オムニチャネルの台頭で自社ECサイトに力を入れる企業が増える1年

――2015年のEC市場は前年(2014年)と比べてどのような環境になると考えていますか?

オムニチャネル化

オムニチャネル化が加速するでしょう。「オムニチャネル」という言葉が今後も使用され続けるかはわかりませんが、消費者の「より便利に買い物をしたい」「より良いサービスを受けたい」という欲求は変わりません。

ECとスマホが登場した時点で、この流れは必然だったと言っていいでしょうね。

オムニチャネル化が加速する理由

ワークスアプリケーションの河野 貴裕氏
Sales&Marketing Div. EC Dept.
河野貴裕氏

なぜ今年がその加速時期になるだろうと予測するかというと、日本の小売業のEC化率がようやく十分な水準に到達したと考えるからです。

アメリカでは2010年にEC化率が4.4%を超えましたが、そのタイミングからオムニチャネル化が一気に加速しました

リーマン・ショック前後で市場全体が不安定な時期でもありましたが、2010年以降はその前年まで鈍化していたEC市場の成長率も一気に回復しています。

日本の場合は生鮮を中心とした食品小売のEC化率は1%前後と、とても低い。ですから、オムニチャネル化が本格化する業界全体のEC化率はアメリカ(4.4%)よりも若干低いのではないかと予想されます。

2013年のEC化率がだいたい3.7%、2014年の結果はまだ出ていませんが、おそらく4%を超えてくるはずです

そうすると2014年がオムニチャネル元年、2015年はオムニチャネルが本格化する年、という予想が立ちますよね。

「マーケットイン」という言葉が世の中に登場して久しいですが、「もっと便利に欲しいものを手に入れたい」「もっと手厚いサービスを受けたい」「支払い場所や受取場所を自由にしたい」「商品をすぐに見つけたい」といった欲求は消費者感情として昔から当たり前にあったものだと思います。

そうした欲求に対し、社会インフラや消費者のECに対する受入れが整ってくる目安がEC化率5%前後、ということなのだと思います。
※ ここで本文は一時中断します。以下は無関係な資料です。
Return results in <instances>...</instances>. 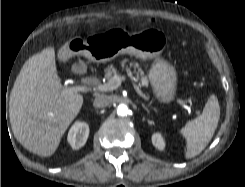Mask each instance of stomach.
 Returning a JSON list of instances; mask_svg holds the SVG:
<instances>
[{
    "instance_id": "stomach-1",
    "label": "stomach",
    "mask_w": 245,
    "mask_h": 187,
    "mask_svg": "<svg viewBox=\"0 0 245 187\" xmlns=\"http://www.w3.org/2000/svg\"><path fill=\"white\" fill-rule=\"evenodd\" d=\"M166 43V35L158 29L129 33L122 28H112L86 39L69 40L59 50V59L82 55L92 62L105 63L122 54L140 59L154 58L148 76L156 98L162 103H169L176 95L177 76L174 67L159 58Z\"/></svg>"
}]
</instances>
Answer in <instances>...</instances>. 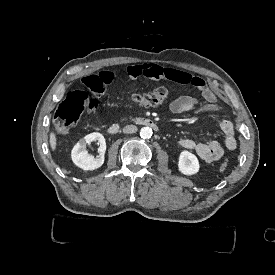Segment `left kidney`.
Instances as JSON below:
<instances>
[{
  "label": "left kidney",
  "instance_id": "obj_1",
  "mask_svg": "<svg viewBox=\"0 0 275 275\" xmlns=\"http://www.w3.org/2000/svg\"><path fill=\"white\" fill-rule=\"evenodd\" d=\"M177 168L178 172L185 176L197 174L200 169L198 157L187 150H182L179 154Z\"/></svg>",
  "mask_w": 275,
  "mask_h": 275
}]
</instances>
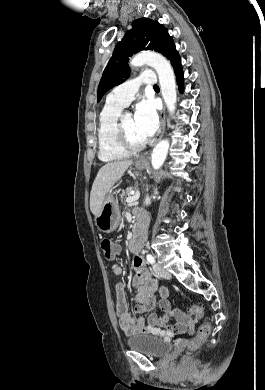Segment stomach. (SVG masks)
<instances>
[{
	"mask_svg": "<svg viewBox=\"0 0 265 390\" xmlns=\"http://www.w3.org/2000/svg\"><path fill=\"white\" fill-rule=\"evenodd\" d=\"M146 166L145 162L137 161L135 163V167L138 170H143ZM120 218L118 202L112 190H110L103 202L100 213L95 216V224L101 232L111 233L118 227Z\"/></svg>",
	"mask_w": 265,
	"mask_h": 390,
	"instance_id": "0dacf381",
	"label": "stomach"
}]
</instances>
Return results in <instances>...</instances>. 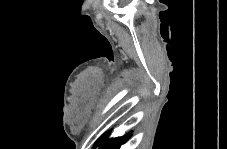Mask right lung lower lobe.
Returning <instances> with one entry per match:
<instances>
[{"label": "right lung lower lobe", "instance_id": "obj_1", "mask_svg": "<svg viewBox=\"0 0 227 149\" xmlns=\"http://www.w3.org/2000/svg\"><path fill=\"white\" fill-rule=\"evenodd\" d=\"M110 131H108L105 135H103L100 139H98L94 147L99 146L103 149H119L120 146L127 142V140L131 137V133H127L122 137L109 139Z\"/></svg>", "mask_w": 227, "mask_h": 149}]
</instances>
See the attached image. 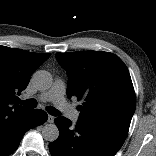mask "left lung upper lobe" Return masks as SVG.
I'll return each mask as SVG.
<instances>
[{
  "mask_svg": "<svg viewBox=\"0 0 156 156\" xmlns=\"http://www.w3.org/2000/svg\"><path fill=\"white\" fill-rule=\"evenodd\" d=\"M56 59L68 75V97L84 100L78 123L126 138L136 98L123 61L104 51L57 53Z\"/></svg>",
  "mask_w": 156,
  "mask_h": 156,
  "instance_id": "1",
  "label": "left lung upper lobe"
}]
</instances>
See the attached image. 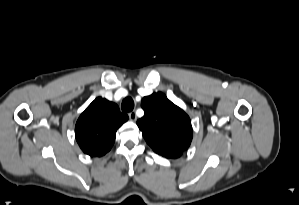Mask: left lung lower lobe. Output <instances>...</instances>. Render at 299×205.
<instances>
[{"label": "left lung lower lobe", "instance_id": "1", "mask_svg": "<svg viewBox=\"0 0 299 205\" xmlns=\"http://www.w3.org/2000/svg\"><path fill=\"white\" fill-rule=\"evenodd\" d=\"M182 155V152H171L166 158H177Z\"/></svg>", "mask_w": 299, "mask_h": 205}]
</instances>
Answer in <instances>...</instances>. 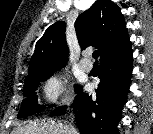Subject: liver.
Returning a JSON list of instances; mask_svg holds the SVG:
<instances>
[{
    "mask_svg": "<svg viewBox=\"0 0 153 134\" xmlns=\"http://www.w3.org/2000/svg\"><path fill=\"white\" fill-rule=\"evenodd\" d=\"M69 125L55 121L30 122L20 126L13 131V134H71Z\"/></svg>",
    "mask_w": 153,
    "mask_h": 134,
    "instance_id": "6515ba94",
    "label": "liver"
}]
</instances>
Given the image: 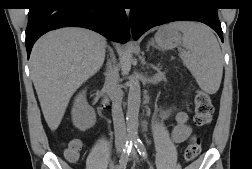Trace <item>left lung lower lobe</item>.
<instances>
[{
    "label": "left lung lower lobe",
    "instance_id": "1",
    "mask_svg": "<svg viewBox=\"0 0 252 169\" xmlns=\"http://www.w3.org/2000/svg\"><path fill=\"white\" fill-rule=\"evenodd\" d=\"M152 8L130 11V26L134 40L149 29L174 21H198L210 26L223 41L221 23L213 0H163Z\"/></svg>",
    "mask_w": 252,
    "mask_h": 169
}]
</instances>
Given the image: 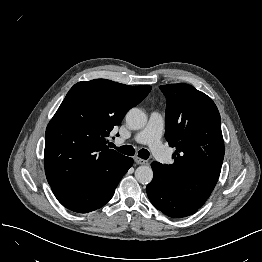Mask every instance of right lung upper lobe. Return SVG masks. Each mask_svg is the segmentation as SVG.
<instances>
[{
	"mask_svg": "<svg viewBox=\"0 0 262 262\" xmlns=\"http://www.w3.org/2000/svg\"><path fill=\"white\" fill-rule=\"evenodd\" d=\"M152 89L106 79L75 84L46 129L44 164L52 190H100L111 184L125 156L106 137Z\"/></svg>",
	"mask_w": 262,
	"mask_h": 262,
	"instance_id": "right-lung-upper-lobe-1",
	"label": "right lung upper lobe"
}]
</instances>
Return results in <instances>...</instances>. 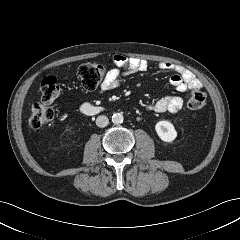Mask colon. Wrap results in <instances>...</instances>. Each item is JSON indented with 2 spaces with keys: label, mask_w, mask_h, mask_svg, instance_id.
Returning a JSON list of instances; mask_svg holds the SVG:
<instances>
[{
  "label": "colon",
  "mask_w": 240,
  "mask_h": 240,
  "mask_svg": "<svg viewBox=\"0 0 240 240\" xmlns=\"http://www.w3.org/2000/svg\"><path fill=\"white\" fill-rule=\"evenodd\" d=\"M80 86L85 91H93L103 81L105 68L100 64L84 63L78 68ZM60 94V86L54 76H47L41 82V102L36 103L31 110L30 125L39 129L49 125L55 112L48 104ZM206 93L201 88L191 90L188 96V107L196 115L205 105Z\"/></svg>",
  "instance_id": "1"
}]
</instances>
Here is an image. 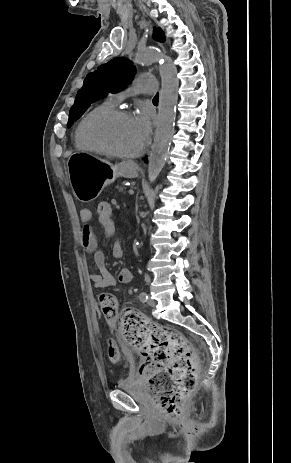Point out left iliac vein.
I'll use <instances>...</instances> for the list:
<instances>
[{"label": "left iliac vein", "instance_id": "1", "mask_svg": "<svg viewBox=\"0 0 291 463\" xmlns=\"http://www.w3.org/2000/svg\"><path fill=\"white\" fill-rule=\"evenodd\" d=\"M147 304L149 306L153 307V306H155L156 302H155V300L153 298L149 297L148 300H147Z\"/></svg>", "mask_w": 291, "mask_h": 463}]
</instances>
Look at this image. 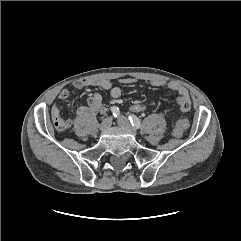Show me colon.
I'll list each match as a JSON object with an SVG mask.
<instances>
[{"instance_id":"1","label":"colon","mask_w":241,"mask_h":241,"mask_svg":"<svg viewBox=\"0 0 241 241\" xmlns=\"http://www.w3.org/2000/svg\"><path fill=\"white\" fill-rule=\"evenodd\" d=\"M131 111L134 113L141 114L143 113L147 107L144 103H135L130 107ZM189 120L186 118L179 119L176 123V126L174 128V135L176 137H181L184 133V131L189 127ZM57 126V124H55Z\"/></svg>"}]
</instances>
――今後、成長を持続していくためにはどんなことが必要だと考えますか?

1つめは「なぜそのECサイトを利用するのか?」という質問に対して明確な答えを持つこと。2つめは、「Agility」(機敏さ)だと考えています。

なぜそのECサイトを利用するのか?

新しいお話でも何でもないのですが、明確な回答を持っているEC担当者は意外な程少ないと思います。

「安いから」も立派な理由の1つです。ただ、価格勝負の主戦場である大型モールEC内での戦いは、そろそろ限界になりつつあります。
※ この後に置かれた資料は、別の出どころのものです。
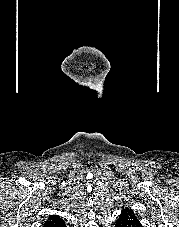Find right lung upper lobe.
I'll use <instances>...</instances> for the list:
<instances>
[{"label": "right lung upper lobe", "mask_w": 179, "mask_h": 227, "mask_svg": "<svg viewBox=\"0 0 179 227\" xmlns=\"http://www.w3.org/2000/svg\"><path fill=\"white\" fill-rule=\"evenodd\" d=\"M64 225V221L57 215L50 216L44 223V227H60Z\"/></svg>", "instance_id": "cb5924a9"}]
</instances>
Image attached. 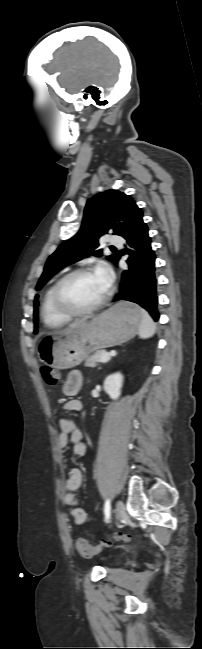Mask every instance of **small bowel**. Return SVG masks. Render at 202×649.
I'll list each match as a JSON object with an SVG mask.
<instances>
[{"label": "small bowel", "instance_id": "small-bowel-1", "mask_svg": "<svg viewBox=\"0 0 202 649\" xmlns=\"http://www.w3.org/2000/svg\"><path fill=\"white\" fill-rule=\"evenodd\" d=\"M82 374L79 371H72L68 374L64 384H63V393L67 396H74L77 394L82 386ZM64 410L67 412H79L82 410V403L78 399L68 400L64 406ZM60 432L57 437V445L61 450H64L68 443L73 444V453L76 456H84L87 452V446L83 442V435L80 429H78L75 423L69 419L60 420ZM60 460L64 461V456H60ZM83 481V475L80 469L73 468L69 472V476L65 481L64 490L67 494L64 497L65 504L70 508V513L74 518V521L78 525H83L89 521L95 520L93 516H89L81 507L78 506L77 498L68 492H73L78 490L81 487Z\"/></svg>", "mask_w": 202, "mask_h": 649}]
</instances>
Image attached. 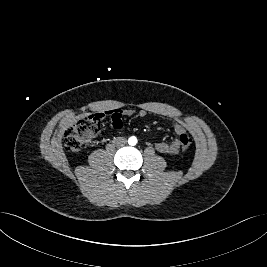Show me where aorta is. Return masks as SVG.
Returning a JSON list of instances; mask_svg holds the SVG:
<instances>
[{
    "mask_svg": "<svg viewBox=\"0 0 267 267\" xmlns=\"http://www.w3.org/2000/svg\"><path fill=\"white\" fill-rule=\"evenodd\" d=\"M128 143H129V145H131V146L136 145V144H137V138L134 137V136L130 137V138L128 139Z\"/></svg>",
    "mask_w": 267,
    "mask_h": 267,
    "instance_id": "aorta-1",
    "label": "aorta"
}]
</instances>
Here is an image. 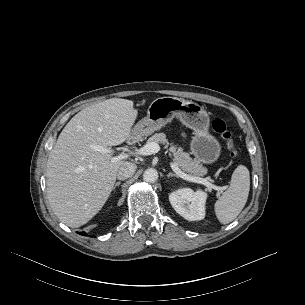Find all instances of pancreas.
<instances>
[{
    "label": "pancreas",
    "mask_w": 305,
    "mask_h": 305,
    "mask_svg": "<svg viewBox=\"0 0 305 305\" xmlns=\"http://www.w3.org/2000/svg\"><path fill=\"white\" fill-rule=\"evenodd\" d=\"M149 143H160L165 145V147H168L170 144L164 133L154 134L147 140V144ZM169 152L173 156L174 163L184 172L193 176H203L207 173V169L197 159L193 160L189 153L184 152L181 147L171 144Z\"/></svg>",
    "instance_id": "pancreas-1"
}]
</instances>
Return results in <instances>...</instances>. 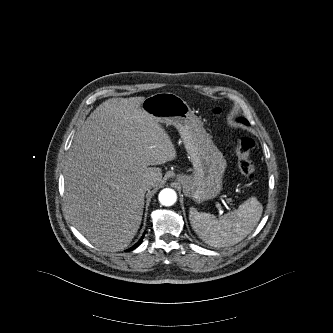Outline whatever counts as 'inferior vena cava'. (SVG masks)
Here are the masks:
<instances>
[{
    "mask_svg": "<svg viewBox=\"0 0 333 333\" xmlns=\"http://www.w3.org/2000/svg\"><path fill=\"white\" fill-rule=\"evenodd\" d=\"M155 183H156V179L153 177H149L145 180L144 186L148 189V188H151L152 186H154Z\"/></svg>",
    "mask_w": 333,
    "mask_h": 333,
    "instance_id": "inferior-vena-cava-1",
    "label": "inferior vena cava"
}]
</instances>
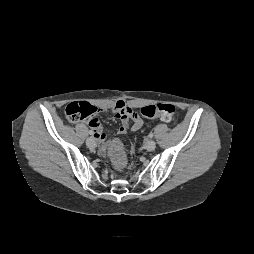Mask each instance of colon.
<instances>
[{"instance_id": "5ec220e1", "label": "colon", "mask_w": 254, "mask_h": 254, "mask_svg": "<svg viewBox=\"0 0 254 254\" xmlns=\"http://www.w3.org/2000/svg\"><path fill=\"white\" fill-rule=\"evenodd\" d=\"M96 111V108L88 103L75 102L66 106L64 114L70 122H91L95 118ZM140 114L145 118L159 119L166 123L176 122L179 116L178 110L173 105L167 103L144 106L140 109ZM111 156L118 168L125 166L126 161L118 142L112 143Z\"/></svg>"}]
</instances>
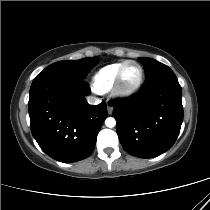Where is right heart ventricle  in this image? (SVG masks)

仕事柄、私は年間に数百人のEC通販事業者の担当者、あるいは経営層の方とお話していますが、本当の意味で価格勝負を続けたいと考えている方はあまりいません。

そこに、渡りに船で、オムニチャネル化の波がドッと押し寄せてきます。

「安さ」ではなく、リアル店舗、コールセンター、チラシ、コミュニティサイトなどの各チャネルを総合的に活用した「サービス」や「戦略」で戦う土壌がやっと整ってきたと言えます。

そうした背景から、今後はモールではなく、自社ECサイトに力を入れていくのが懸命だと考えている方が圧倒的に増えている印象です(もちろん、大型モールECが大切なチャネルの1つであることは疑いようがないと思います)。

オムニチャネルを意識するか否かは別にしても、自社ECサイトにおいて「なぜそのECサイトを利用するのか?」を、いかに体言していくかは1つの鍵になってくるでしょうね。

Agility

これも新しいお話ではありませんが難しい問題です。つまり戦略に対するシステムの俊敏性です。

システム屋の観点から言うと、「システムが戦略の足かせになる」という状態は絶対にあってはならない

ブラックボックス化してしまって新サービスが提供できないとか、複数のシステム間の連携が不十分で行いたい施策が打てない、課題は見えているのにシステムの仕様で解決できない、などです。

2014年がそうだったように、2015年も前年の戦略がそのまますべて通用するとは限らないでしょう。

グローバル戦略に大きく舵を切る企業もたくさんいらっしゃると思います。

そうした時に、変わり続ける戦略に即して俊敏に対応し続けられるインフラを持っているかどうかは、企業の成長にとりとても大きな問題になるはずです。

――2015年、貴社ではどのようなことに取り組みますか?

製品強化

オムニチャネル化とグローバル化に関する製品強化です。当社はメーカーですので、やはり「製品の良さ」にはプライドを持っています。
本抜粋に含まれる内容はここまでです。